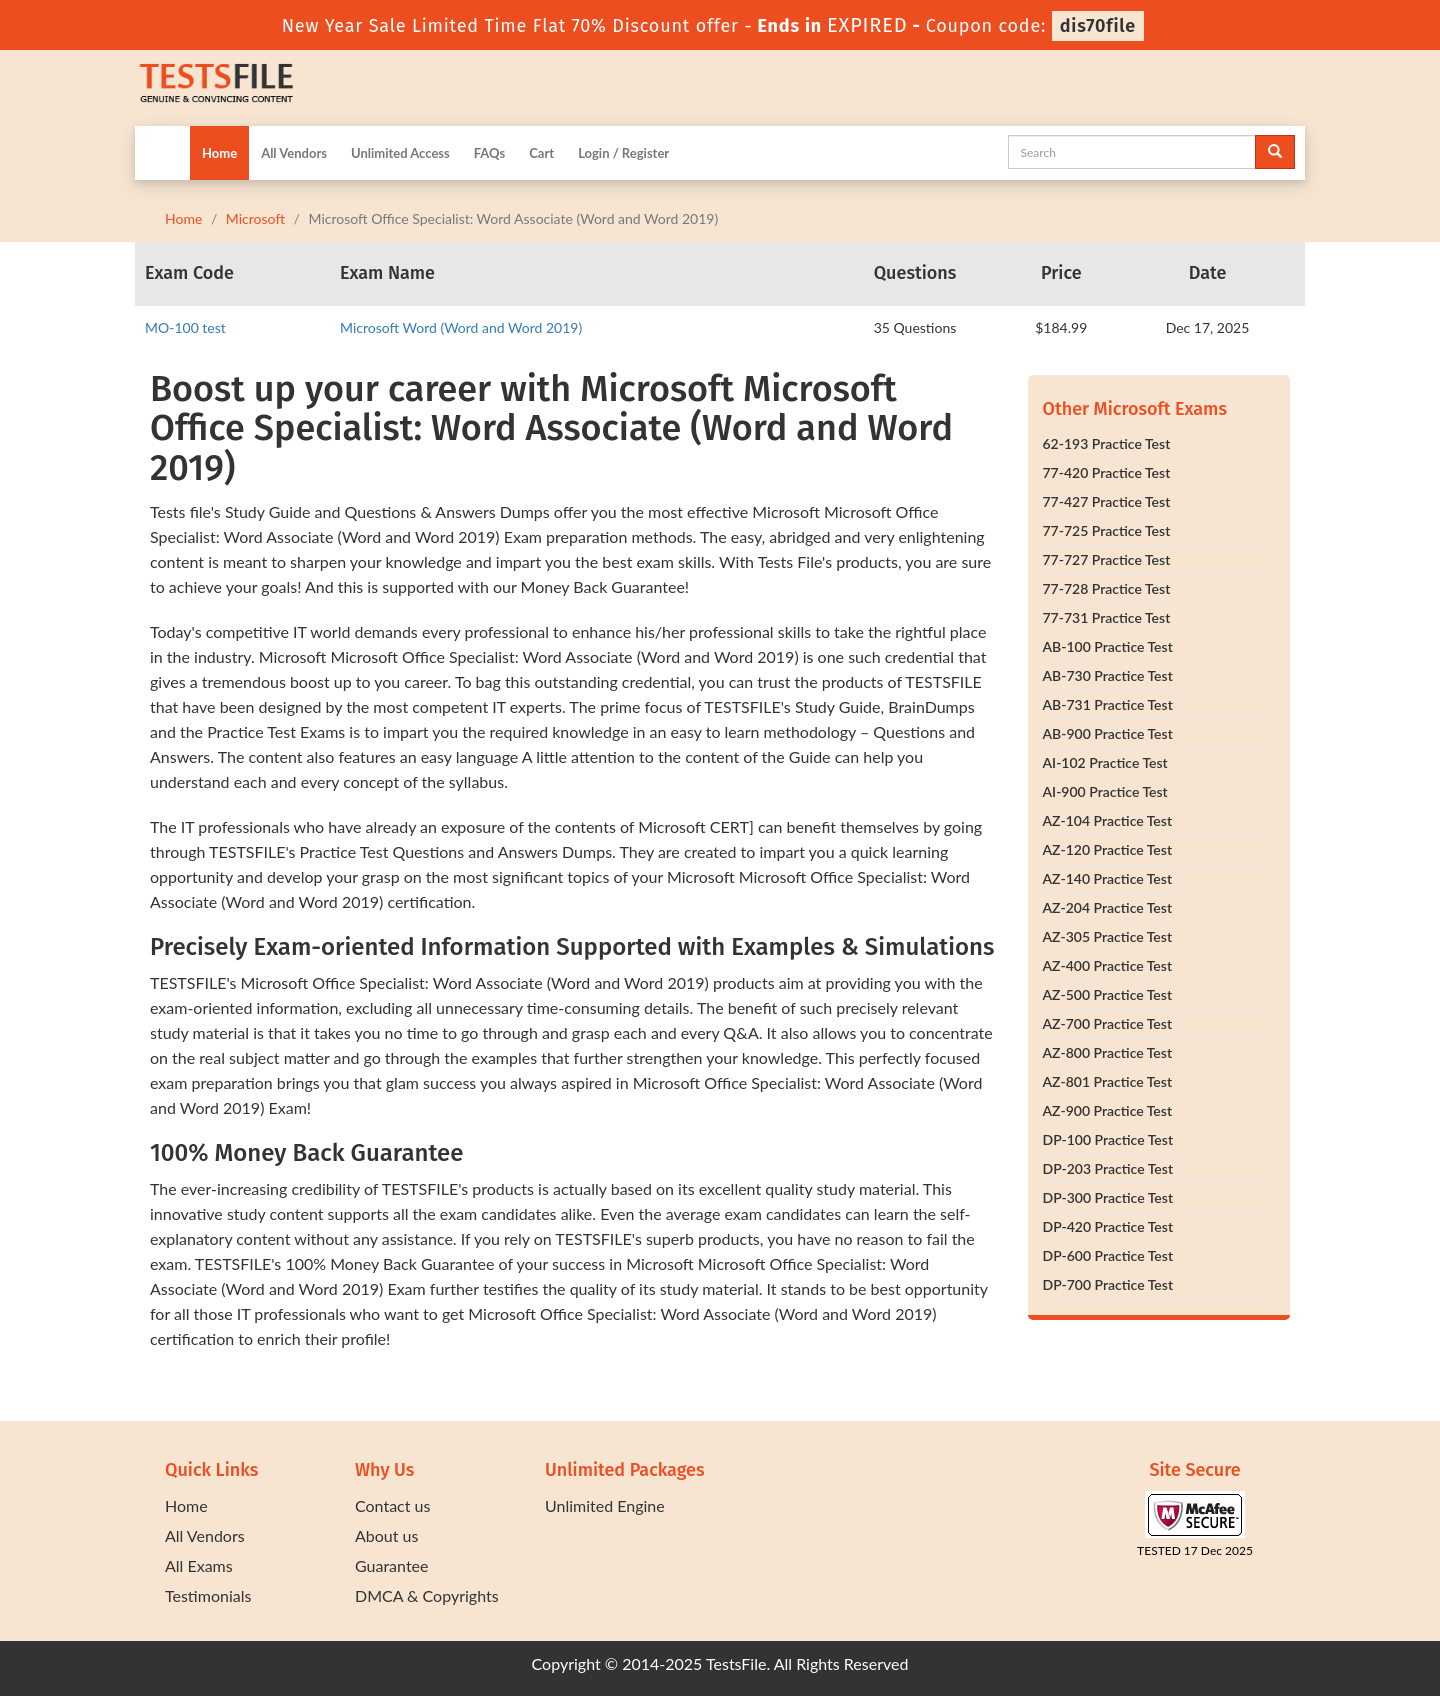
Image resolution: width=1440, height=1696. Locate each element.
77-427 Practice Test (1107, 501)
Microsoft (255, 218)
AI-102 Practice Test (1105, 762)
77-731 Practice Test (1107, 617)
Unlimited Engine (605, 1505)
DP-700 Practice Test (1108, 1284)
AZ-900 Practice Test (1108, 1110)
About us (386, 1535)
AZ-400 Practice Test (1108, 965)
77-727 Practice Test (1107, 559)
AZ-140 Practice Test (1108, 878)
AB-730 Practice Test (1108, 675)
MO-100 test (185, 327)
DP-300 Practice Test (1108, 1197)
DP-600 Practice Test (1108, 1255)
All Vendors (294, 153)
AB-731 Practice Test (1108, 704)
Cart (541, 153)
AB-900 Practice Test (1108, 733)
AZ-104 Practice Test (1108, 820)
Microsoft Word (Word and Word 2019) (461, 327)
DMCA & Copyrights (427, 1595)
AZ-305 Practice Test (1108, 936)
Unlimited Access (400, 153)
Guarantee (391, 1565)
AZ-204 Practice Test (1108, 907)
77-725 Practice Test (1107, 530)
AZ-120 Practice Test (1108, 849)
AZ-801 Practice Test (1108, 1081)
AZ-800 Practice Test (1108, 1052)
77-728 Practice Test (1107, 588)
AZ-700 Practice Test (1108, 1023)
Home (219, 153)
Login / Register (623, 153)
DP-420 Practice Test (1108, 1226)
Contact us (392, 1505)
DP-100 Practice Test (1108, 1139)
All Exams (199, 1565)
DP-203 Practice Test (1108, 1168)
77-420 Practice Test (1107, 472)
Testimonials (208, 1595)
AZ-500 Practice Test (1108, 994)
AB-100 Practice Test (1108, 646)
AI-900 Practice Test (1105, 791)
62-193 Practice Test (1107, 443)
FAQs (489, 153)
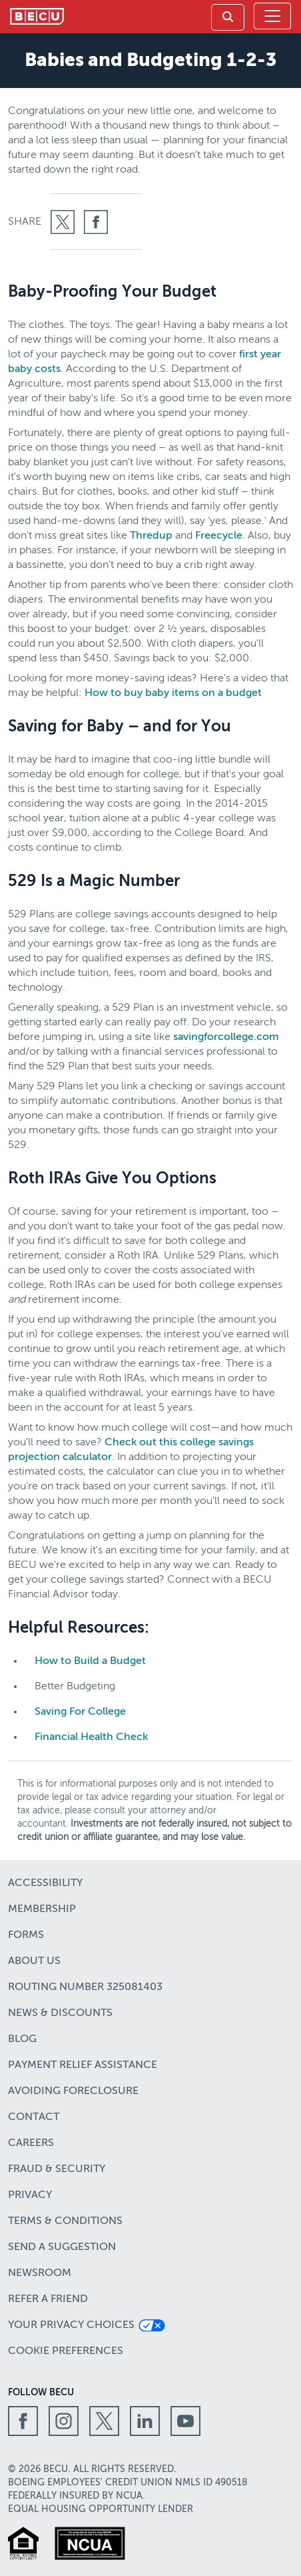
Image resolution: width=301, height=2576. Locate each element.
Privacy (30, 2195)
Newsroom (39, 2273)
****
• YOUR ASSIGNMENT: In the listing above, find the line with "Unlimited Engine (605, 1505)" and the line with "Cart (541, 153)"; output exactly those lines and all lines between them.

• WRITTEN ANSWER:
Unlimited Engine (605, 1505)
DP-700 Practice Test (1108, 1284)
AZ-900 Practice Test (1108, 1110)
About us (386, 1535)
AZ-400 Practice Test (1108, 965)
77-727 Practice Test (1107, 559)
AZ-140 Practice Test (1108, 878)
AB-730 Practice Test (1108, 675)
MO-100 test (185, 327)
DP-300 Practice Test (1108, 1197)
DP-600 Practice Test (1108, 1255)
All Vendors (294, 153)
AB-731 Practice Test (1108, 704)
Cart (541, 153)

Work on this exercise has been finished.